Al-Maliki mengatakan dia yakin berlanjutnya kehadiran pasukan AS di pusat-pusat populasi Irak adalah salah satu penyebab meningkatnya kekerasan.
Sementara itu, militer AS mengumumkan kematian dua tentara dalam pertempuran pada hari Senin, sehingga jumlah tentara yang tewas di Irak bulan ini menjadi 103 orang.
Oktober adalah bulan keempat paling mematikan bagi pasukan AS sejak perang dimulai pada Maret 2003. Jumlah korban tewas bulanan tertinggi lainnya adalah 107 pada Januari 2005; setidaknya 135 pada bulan April 2004, dan 137 pada bulan November 2004.
Militer belum memberikan komentar mengenai laporan CBS News yang mengatakan komandan tertinggi AS di Irak, Jenderal George Casey diharapkan akan merekomendasikan penambahan pasukan keamanan Irak yang perlengkapannya buruk dan kurang efektif sebanyak 100.000 tentara. Casey mengatakan bulan lalu bahwa dia tidak menutup kemungkinan akan meminta lebih banyak pasukan, sesuatu yang secara bertahap dapat mengurangi jumlah pasukan AS.
Setidaknya tiga polisi Irak juga tewas Selasa pagi di Bagdad dan kota Fallujah di bagian barat yang bergolak, kata polisi.
Sheik Raed Naeem al-Juheishi, kepala sebuah organisasi non-pemerintah yang didedikasikan untuk menelusuri nasib para korban rezim mantan Saddam Hussein, juga terbunuh Senin malam dalam penembakan di distrik Dora yang kacau di Baghdad, kata Kolonel Mohammed Ali.

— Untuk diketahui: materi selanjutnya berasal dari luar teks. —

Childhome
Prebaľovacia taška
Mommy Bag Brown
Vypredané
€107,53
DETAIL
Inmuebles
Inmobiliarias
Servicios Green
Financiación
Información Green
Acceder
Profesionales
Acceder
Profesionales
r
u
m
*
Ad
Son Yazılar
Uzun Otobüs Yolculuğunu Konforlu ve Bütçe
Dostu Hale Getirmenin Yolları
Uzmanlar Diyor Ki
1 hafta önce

Kekerasan baru menyusul jeda selama hari-hari suci umat Islam pekan lalu merenggut nyawa sedikitnya 81 orang di seluruh Irak pada hari Senin.

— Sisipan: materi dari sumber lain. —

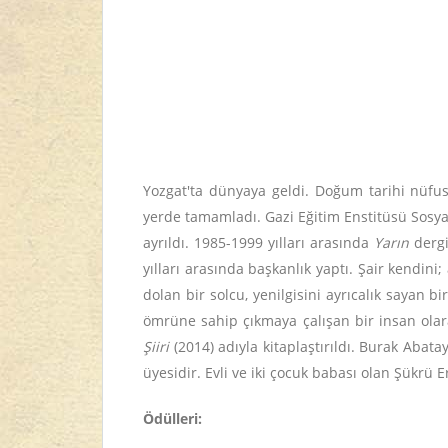
Yozgat'ta dünyaya geldi. Doğum tarihi nüfus
yerde tamamladı. Gazi Eğitim Enstitüsü Sosy
ayrıldı. 1985-1999 yılları arasında
Yarın
dergi
yılları arasında başkanlık yaptı. Şair kendini
dolan bir solcu, yenilgisini ayrıcalık sayan b
ömrüne sahip çıkmaya çalışan bir insan ola
Şiiri
(2014) adıyla kitaplaştırıldı. Burak Abatay 
üyesidir. Evli ve iki çocuk babası olan Şükrü
Ödülleri:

Bulan Oktober mencatat lebih banyak kematian warga sipil Irak – 1.170 pada hari Senin – dibandingkan bulan-bulan lainnya sejak AP mulai melakukan pelacakan pada bulan Mei 2005, menurut penghitungan Associated Press. Bulan tertinggi berikutnya adalah Maret 2006, ketika 1.038 warga sipil Irak tewas setelah pemboman besar-besaran Syiah pada 2 Februari 2006.
Associated Press berkontribusi pada laporan ini.